The extracellular pH (pHe) of solid
tumors is often acidic, as a consequence of the Warburg effect, and an altered metabolic state is often associated with
malignancy. It has been shown that
acidosis can promote
tumor progression; thus, many therapeutic strategies have been adopted against
tumor metabolism; one of these involves alkalinization
therapies to raise
tumor pH to inhibit
tumor progression, improve immune surveillance, and overcome resistance to
chemotherapies. Chemical exchange saturation transfer-magnetic resonance imaging (CEST-MRI) is a noninvasive technique that can measure pH in vivo using pH-sensitive
contrast agents.
Iopamidol, an iodinated
contrast agent, clinically used for computed tomography (CT), contains
amide group
protons with pH-dependent exchange rates that can reveal the pHe of the tumor microenvironment. In this study, we optimized intraperitoneal (IP) delivery of
iopamidol to facilitate longitudinal assessments of orthotopic pancreatic
tumor pHe by CEST-MRI. Following IV-infusion and IP-bolus
injections, we compared the two protocols for assessing
tumor pH. Time-resolved CT imaging was used to evaluate the uptake of
iopamidol in the
tumor, revealing that IP-bolus delivered a high amount of
contrast agent 40 min postinjection, which was similar to the amounts reached with the IV-infusion protocol.

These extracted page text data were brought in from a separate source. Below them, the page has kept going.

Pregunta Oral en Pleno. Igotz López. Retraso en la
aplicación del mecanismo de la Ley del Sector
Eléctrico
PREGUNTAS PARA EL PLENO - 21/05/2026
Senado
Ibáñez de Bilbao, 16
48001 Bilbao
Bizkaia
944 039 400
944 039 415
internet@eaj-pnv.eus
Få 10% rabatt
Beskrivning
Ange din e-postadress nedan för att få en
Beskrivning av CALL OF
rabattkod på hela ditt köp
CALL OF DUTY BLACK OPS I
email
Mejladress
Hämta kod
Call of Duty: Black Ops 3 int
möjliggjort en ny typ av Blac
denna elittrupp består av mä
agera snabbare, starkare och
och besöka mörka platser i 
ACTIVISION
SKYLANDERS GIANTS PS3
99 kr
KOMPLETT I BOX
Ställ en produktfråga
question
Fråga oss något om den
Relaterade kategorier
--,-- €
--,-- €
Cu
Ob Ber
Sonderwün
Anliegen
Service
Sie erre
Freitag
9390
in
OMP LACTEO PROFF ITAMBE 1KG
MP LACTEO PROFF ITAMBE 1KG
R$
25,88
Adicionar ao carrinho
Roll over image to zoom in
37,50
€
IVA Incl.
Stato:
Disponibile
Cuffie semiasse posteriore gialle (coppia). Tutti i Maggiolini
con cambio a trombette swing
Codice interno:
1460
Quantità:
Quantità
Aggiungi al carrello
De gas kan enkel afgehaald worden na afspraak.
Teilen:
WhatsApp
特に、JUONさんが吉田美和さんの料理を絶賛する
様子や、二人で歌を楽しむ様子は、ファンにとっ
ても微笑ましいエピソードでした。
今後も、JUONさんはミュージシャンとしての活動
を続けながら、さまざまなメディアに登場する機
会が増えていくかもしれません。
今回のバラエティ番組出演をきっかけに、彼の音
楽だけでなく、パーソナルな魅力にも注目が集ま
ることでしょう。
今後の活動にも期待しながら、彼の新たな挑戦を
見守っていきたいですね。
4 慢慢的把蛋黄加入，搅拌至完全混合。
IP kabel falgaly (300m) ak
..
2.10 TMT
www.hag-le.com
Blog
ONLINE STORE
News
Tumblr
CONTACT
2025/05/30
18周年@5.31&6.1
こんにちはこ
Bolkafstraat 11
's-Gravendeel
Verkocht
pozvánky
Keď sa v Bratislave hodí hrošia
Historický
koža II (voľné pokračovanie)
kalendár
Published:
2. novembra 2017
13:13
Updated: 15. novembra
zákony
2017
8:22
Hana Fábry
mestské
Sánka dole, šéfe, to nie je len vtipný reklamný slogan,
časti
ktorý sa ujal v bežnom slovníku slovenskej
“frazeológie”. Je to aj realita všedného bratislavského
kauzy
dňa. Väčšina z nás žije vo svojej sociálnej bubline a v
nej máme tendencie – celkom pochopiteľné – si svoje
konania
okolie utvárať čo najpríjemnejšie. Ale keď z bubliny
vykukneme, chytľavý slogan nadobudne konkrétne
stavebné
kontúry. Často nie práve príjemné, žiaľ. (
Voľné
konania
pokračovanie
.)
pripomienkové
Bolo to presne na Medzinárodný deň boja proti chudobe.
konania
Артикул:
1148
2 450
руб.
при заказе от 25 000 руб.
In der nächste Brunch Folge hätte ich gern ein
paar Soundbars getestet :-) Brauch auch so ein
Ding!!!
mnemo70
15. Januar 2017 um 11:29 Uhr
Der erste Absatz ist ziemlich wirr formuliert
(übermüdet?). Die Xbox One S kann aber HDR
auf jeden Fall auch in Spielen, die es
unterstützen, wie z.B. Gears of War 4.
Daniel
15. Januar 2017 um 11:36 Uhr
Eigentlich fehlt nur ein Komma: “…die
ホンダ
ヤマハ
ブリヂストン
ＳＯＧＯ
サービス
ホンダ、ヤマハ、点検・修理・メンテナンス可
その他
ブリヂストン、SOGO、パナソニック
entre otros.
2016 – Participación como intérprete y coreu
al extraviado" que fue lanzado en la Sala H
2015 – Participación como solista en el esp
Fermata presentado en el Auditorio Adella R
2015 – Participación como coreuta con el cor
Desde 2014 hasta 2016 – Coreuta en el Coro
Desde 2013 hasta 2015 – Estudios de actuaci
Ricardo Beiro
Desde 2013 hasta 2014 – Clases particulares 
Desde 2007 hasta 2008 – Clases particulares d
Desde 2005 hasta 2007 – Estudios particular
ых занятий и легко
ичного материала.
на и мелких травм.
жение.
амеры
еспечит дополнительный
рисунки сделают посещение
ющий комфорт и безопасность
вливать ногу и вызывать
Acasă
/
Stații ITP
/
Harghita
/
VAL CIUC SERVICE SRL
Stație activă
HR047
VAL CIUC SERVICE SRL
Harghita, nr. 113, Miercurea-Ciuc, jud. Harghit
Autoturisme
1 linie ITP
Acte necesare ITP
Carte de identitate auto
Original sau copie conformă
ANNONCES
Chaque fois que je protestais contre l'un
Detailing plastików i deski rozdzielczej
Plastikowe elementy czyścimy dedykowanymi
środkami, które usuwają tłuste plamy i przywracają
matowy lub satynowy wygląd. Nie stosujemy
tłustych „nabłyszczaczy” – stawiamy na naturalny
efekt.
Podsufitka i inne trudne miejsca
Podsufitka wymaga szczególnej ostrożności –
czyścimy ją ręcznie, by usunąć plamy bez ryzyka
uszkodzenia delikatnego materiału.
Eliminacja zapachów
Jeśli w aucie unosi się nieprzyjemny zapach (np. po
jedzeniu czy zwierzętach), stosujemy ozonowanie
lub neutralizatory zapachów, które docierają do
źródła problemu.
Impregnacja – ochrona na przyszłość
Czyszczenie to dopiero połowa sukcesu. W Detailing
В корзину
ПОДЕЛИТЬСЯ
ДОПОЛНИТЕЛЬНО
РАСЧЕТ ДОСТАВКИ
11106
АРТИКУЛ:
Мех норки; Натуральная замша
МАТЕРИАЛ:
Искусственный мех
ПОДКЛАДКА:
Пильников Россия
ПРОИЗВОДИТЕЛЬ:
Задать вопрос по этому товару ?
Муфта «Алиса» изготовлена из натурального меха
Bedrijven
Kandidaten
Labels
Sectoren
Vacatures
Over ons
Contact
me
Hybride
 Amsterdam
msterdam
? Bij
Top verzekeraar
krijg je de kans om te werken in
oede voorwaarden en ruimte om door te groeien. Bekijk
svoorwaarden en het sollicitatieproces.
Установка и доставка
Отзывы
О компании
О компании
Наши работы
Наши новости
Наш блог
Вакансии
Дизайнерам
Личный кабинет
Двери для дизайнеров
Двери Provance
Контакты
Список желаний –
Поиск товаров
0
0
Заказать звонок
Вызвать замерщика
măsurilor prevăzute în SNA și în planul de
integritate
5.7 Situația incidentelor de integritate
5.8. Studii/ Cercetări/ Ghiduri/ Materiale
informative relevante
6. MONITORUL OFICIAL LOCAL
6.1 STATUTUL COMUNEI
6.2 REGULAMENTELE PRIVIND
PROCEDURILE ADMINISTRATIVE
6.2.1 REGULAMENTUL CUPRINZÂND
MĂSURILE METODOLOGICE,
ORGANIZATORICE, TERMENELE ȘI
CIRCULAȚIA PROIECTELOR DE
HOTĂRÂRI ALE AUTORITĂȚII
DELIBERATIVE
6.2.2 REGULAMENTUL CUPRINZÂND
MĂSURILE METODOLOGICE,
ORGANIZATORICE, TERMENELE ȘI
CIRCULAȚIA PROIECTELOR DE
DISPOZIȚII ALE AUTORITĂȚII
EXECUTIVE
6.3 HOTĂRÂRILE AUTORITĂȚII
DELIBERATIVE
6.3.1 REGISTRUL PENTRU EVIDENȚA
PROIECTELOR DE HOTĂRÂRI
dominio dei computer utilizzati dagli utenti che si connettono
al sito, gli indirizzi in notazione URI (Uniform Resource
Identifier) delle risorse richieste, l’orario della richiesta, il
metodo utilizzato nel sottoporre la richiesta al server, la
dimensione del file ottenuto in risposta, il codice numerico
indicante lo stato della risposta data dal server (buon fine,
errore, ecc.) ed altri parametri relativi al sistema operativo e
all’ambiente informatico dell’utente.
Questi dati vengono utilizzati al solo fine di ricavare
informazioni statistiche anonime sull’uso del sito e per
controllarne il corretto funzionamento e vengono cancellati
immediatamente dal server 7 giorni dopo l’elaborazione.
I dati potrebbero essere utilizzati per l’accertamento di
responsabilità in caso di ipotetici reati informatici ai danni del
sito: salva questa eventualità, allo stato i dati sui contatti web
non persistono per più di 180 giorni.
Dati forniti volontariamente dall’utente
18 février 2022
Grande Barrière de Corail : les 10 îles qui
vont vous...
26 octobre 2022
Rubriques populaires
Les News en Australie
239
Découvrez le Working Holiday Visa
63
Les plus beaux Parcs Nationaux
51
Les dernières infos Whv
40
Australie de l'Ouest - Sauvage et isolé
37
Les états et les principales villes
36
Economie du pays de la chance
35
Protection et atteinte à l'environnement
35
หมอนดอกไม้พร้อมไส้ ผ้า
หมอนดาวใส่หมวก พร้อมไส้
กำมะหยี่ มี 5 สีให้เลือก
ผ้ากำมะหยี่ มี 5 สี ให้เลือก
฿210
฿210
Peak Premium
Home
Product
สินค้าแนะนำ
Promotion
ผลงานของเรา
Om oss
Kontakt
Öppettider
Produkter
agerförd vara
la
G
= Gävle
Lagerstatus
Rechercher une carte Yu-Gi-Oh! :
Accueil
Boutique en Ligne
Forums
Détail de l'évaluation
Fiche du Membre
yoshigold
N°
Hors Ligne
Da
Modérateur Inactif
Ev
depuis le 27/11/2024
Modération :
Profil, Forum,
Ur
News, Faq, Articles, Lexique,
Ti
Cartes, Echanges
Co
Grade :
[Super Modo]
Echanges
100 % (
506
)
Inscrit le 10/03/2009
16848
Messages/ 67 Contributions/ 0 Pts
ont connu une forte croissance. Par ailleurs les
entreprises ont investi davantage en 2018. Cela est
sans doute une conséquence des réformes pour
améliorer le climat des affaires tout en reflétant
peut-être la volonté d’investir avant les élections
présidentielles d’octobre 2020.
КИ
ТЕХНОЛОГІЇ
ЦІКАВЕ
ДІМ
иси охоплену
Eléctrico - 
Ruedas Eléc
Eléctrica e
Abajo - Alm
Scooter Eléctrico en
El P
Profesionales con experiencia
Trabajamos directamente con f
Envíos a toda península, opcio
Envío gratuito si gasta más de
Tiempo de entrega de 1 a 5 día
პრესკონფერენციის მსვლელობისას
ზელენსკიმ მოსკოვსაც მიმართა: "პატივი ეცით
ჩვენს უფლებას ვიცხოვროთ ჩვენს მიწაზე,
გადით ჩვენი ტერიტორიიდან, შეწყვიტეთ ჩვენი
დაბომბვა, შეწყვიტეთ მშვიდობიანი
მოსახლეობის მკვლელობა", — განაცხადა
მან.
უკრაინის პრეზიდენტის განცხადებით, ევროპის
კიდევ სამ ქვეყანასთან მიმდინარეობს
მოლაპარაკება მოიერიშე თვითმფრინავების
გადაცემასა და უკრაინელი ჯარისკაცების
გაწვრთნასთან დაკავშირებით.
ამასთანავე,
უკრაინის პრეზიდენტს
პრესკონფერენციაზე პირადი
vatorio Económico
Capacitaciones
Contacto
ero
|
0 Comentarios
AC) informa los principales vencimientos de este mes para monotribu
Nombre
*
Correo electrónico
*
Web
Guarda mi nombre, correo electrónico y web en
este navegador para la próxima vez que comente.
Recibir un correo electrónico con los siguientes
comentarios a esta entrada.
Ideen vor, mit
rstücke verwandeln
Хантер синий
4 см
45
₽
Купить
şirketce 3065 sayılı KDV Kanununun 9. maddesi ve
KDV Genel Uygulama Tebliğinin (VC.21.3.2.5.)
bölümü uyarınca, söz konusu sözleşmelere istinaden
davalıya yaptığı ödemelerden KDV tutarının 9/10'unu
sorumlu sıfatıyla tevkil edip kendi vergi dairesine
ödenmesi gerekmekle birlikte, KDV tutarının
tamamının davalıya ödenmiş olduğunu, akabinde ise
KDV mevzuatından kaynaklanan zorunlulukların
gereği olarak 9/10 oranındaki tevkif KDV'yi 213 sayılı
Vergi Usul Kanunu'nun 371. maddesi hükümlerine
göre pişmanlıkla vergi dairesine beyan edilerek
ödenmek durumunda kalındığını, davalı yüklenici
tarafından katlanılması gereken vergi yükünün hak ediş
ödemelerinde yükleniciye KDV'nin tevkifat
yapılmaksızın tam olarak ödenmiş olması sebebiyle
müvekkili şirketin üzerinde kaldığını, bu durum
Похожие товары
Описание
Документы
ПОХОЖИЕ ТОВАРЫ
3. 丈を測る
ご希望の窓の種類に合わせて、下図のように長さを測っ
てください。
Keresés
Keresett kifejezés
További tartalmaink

As expected, both IP and IV injection protocols produced comparable measurements of
tumor pHe, showing no statistically significant difference between groups (p=0.16). In addition, we showed the ability to conduct longitudinal monitoring of
tumor pHe using CEST-MRI with the IP injection protocol, revealing a statistically significant increase in
tumor pHe following
bicarbonate administration (p < 0.001). In conclusion, this study shows the capability to measure pHe using an IP delivery of
iopamidol into orthotopic pancreatic
tumors, which is important to conduct longitudinal studies.